What you will do | Each line below needs to be duplicated without alteration.

Segment Start: Exercise inputs

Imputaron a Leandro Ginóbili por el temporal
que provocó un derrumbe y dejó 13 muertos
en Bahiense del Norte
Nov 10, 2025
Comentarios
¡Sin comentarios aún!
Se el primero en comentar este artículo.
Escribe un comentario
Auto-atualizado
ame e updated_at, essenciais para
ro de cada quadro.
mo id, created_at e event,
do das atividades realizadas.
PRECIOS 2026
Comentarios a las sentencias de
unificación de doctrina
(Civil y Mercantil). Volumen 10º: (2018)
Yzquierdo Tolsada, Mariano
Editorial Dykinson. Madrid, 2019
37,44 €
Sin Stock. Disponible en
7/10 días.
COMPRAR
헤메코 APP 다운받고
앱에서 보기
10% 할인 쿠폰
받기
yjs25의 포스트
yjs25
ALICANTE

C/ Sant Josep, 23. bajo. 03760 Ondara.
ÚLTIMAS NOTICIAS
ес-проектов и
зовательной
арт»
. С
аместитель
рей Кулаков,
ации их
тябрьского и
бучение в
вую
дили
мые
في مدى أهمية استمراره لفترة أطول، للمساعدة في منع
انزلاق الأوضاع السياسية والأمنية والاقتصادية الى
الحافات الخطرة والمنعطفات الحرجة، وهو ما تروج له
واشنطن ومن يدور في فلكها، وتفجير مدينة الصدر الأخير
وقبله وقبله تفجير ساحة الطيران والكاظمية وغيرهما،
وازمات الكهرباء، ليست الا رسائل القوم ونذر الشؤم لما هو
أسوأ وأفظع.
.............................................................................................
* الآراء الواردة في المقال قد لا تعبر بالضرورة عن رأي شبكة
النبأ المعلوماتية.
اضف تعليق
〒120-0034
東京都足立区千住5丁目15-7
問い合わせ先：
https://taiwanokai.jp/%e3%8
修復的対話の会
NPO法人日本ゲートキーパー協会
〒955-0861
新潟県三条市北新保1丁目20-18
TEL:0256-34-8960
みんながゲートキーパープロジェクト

Segment End: Exercise inputs

Final answer |
Imputaron a Leandro Ginóbili por el temporal
que provocó un derrumbe y dejó 13 muertos
en Bahiense del Norte
Nov 10, 2025
Comentarios
¡Sin comentarios aún!
Se el primero en comentar este artículo.
Escribe un comentario
Auto-atualizado
ame e updated_at, essenciais para
ro de cada quadro.
mo id, created_at e event,
do das atividades realizadas.
PRECIOS 2026
Comentarios a las sentencias de
unificación de doctrina
(Civil y Mercantil). Volumen 10º: (2018)
Yzquierdo Tolsada, Mariano
Editorial Dykinson. Madrid, 2019
37,44 €
Sin Stock. Disponible en
7/10 días.
COMPRAR
헤메코 APP 다운받고
앱에서 보기
10% 할인 쿠폰
받기
yjs25의 포스트
yjs25
ALICANTE

C/ Sant Josep, 23. bajo. 03760 Ondara.
ÚLTIMAS NOTICIAS
ес-проектов и
зовательной
арт»
. С
аместитель
рей Кулаков,
ации их
тябрьского и
бучение в
вую
дили
мые
في مدى أهمية استمراره لفترة أطول، للمساعدة في منع
انزلاق الأوضاع السياسية والأمنية والاقتصادية الى
الحافات الخطرة والمنعطفات الحرجة، وهو ما تروج له
واشنطن ومن يدور في فلكها، وتفجير مدينة الصدر الأخير
وقبله وقبله تفجير ساحة الطيران والكاظمية وغيرهما،
وازمات الكهرباء، ليست الا رسائل القوم ونذر الشؤم لما هو
أسوأ وأفظع.
.............................................................................................
* الآراء الواردة في المقال قد لا تعبر بالضرورة عن رأي شبكة
النبأ المعلوماتية.
اضف تعليق
〒120-0034
東京都足立区千住5丁目15-7
問い合わせ先：
https://taiwanokai.jp/%e3%8
修復的対話の会
NPO法人日本ゲートキーパー協会
〒955-0861
新潟県三条市北新保1丁目20-18
TEL:0256-34-8960
みんながゲートキーパープロジェクト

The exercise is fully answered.